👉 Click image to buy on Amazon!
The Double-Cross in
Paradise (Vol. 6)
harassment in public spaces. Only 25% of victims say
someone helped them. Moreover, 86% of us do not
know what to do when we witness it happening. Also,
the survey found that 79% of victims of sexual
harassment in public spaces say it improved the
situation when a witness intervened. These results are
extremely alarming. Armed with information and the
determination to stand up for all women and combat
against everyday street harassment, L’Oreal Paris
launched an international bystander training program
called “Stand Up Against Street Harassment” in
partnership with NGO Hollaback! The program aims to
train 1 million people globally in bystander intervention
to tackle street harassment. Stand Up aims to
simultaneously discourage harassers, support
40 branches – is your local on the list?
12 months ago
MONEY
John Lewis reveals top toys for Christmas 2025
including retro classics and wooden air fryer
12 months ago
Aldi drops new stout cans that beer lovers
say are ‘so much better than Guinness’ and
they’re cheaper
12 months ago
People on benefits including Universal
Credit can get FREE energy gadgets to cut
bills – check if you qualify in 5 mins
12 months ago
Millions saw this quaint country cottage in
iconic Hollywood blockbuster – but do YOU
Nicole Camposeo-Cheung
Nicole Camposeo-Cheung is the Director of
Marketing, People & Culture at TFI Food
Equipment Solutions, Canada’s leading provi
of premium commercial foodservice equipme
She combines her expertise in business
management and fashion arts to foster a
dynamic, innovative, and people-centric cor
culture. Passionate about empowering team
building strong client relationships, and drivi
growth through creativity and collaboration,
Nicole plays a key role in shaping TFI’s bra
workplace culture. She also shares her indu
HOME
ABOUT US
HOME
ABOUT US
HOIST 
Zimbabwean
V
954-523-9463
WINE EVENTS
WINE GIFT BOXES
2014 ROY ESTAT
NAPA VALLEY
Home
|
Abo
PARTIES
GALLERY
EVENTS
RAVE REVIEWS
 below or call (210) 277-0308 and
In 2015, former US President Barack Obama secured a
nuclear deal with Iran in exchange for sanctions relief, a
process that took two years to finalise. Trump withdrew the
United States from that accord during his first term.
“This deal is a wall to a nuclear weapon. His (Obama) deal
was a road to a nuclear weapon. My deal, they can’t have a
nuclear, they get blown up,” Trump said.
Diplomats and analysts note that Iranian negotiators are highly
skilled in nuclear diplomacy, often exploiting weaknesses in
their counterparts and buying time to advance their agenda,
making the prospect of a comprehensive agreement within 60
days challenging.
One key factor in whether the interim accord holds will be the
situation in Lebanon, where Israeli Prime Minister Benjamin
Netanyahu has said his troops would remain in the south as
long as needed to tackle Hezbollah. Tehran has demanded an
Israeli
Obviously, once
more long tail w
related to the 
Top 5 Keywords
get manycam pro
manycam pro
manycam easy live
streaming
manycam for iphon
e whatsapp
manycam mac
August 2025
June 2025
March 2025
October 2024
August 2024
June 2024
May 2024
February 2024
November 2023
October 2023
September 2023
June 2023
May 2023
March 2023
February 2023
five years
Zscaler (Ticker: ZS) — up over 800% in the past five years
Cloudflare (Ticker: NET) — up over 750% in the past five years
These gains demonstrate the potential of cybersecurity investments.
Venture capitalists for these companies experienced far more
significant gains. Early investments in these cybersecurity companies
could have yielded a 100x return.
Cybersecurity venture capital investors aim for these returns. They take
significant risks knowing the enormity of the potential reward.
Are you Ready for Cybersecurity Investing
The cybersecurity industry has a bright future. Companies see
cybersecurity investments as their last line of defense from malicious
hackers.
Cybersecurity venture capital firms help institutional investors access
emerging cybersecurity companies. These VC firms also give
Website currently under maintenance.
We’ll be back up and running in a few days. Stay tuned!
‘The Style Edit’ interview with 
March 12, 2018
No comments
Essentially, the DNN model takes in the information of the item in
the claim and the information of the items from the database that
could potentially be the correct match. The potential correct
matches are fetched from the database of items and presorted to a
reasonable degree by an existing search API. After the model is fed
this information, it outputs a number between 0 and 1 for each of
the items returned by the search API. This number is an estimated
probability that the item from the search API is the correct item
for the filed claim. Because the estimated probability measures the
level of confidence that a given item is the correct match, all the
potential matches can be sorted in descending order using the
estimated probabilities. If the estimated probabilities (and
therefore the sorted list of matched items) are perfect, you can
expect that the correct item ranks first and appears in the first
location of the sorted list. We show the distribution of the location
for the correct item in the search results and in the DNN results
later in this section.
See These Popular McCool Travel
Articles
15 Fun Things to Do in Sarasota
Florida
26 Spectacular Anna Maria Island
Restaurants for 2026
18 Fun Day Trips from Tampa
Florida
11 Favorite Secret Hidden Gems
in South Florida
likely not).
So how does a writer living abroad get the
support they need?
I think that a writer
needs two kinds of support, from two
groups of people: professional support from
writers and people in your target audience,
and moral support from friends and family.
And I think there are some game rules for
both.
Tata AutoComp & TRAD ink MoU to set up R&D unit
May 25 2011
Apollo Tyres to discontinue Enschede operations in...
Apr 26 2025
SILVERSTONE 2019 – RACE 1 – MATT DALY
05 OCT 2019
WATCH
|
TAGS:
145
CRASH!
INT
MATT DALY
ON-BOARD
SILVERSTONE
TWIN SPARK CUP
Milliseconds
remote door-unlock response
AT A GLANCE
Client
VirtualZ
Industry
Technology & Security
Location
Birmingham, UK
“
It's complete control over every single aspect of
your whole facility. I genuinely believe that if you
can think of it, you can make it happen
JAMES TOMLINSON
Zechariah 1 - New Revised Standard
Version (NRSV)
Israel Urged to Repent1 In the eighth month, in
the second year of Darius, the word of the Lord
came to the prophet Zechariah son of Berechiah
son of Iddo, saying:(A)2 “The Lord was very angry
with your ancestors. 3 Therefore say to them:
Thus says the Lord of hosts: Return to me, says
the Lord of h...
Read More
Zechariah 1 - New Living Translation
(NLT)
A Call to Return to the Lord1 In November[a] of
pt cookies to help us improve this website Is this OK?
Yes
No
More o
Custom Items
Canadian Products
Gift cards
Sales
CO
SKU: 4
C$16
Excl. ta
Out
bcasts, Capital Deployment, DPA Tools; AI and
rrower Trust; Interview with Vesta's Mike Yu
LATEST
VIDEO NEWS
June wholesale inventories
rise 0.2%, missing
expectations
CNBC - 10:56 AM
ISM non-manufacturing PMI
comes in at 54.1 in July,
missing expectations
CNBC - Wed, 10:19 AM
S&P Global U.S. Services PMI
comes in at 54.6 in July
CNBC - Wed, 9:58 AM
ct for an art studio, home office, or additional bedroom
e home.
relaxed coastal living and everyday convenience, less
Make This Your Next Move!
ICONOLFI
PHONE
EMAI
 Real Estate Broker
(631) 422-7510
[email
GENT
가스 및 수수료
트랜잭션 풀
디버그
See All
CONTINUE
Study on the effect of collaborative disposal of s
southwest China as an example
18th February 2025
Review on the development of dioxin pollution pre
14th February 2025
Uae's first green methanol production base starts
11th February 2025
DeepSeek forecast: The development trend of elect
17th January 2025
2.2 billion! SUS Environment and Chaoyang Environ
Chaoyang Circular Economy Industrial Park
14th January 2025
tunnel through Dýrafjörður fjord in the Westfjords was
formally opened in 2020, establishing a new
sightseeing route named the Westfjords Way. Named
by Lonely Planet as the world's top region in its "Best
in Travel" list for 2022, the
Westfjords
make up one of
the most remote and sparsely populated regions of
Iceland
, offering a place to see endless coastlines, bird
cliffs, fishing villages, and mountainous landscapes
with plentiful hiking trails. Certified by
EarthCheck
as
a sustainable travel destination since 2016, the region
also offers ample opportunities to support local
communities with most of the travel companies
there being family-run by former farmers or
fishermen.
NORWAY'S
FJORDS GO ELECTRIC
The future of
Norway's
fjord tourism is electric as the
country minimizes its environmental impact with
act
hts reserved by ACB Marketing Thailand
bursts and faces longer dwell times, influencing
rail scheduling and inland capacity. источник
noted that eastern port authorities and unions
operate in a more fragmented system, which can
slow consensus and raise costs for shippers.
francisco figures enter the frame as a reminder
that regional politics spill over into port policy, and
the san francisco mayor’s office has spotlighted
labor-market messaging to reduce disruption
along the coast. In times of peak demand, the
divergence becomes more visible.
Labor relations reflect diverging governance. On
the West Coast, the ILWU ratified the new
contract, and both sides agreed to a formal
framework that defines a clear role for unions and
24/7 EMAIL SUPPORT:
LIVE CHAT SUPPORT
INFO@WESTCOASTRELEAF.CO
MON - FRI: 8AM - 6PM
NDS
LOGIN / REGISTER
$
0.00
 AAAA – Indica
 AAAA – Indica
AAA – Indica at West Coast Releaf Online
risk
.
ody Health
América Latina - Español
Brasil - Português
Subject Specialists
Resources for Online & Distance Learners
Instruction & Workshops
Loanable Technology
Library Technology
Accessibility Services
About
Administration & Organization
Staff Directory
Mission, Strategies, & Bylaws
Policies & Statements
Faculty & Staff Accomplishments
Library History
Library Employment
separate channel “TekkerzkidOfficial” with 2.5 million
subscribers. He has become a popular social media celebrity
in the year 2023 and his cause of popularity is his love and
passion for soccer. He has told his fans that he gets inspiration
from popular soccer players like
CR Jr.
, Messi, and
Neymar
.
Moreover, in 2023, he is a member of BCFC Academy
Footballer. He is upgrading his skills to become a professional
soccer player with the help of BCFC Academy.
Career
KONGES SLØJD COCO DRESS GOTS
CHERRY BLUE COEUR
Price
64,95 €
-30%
+++
### WHAT TO PRODUCE
Copy verbatim, from the listing above, each line from the one containing "operate in a" down to the one containing "along the coast. In times of peak demand, the", inclusive.

### TASK OUTPUT
operate in a more fragmented system, which can
slow consensus and raise costs for shippers.
francisco figures enter the frame as a reminder
that regional politics spill over into port policy, and
the san francisco mayor’s office has spotlighted
labor-market messaging to reduce disruption
along the coast. In times of peak demand, the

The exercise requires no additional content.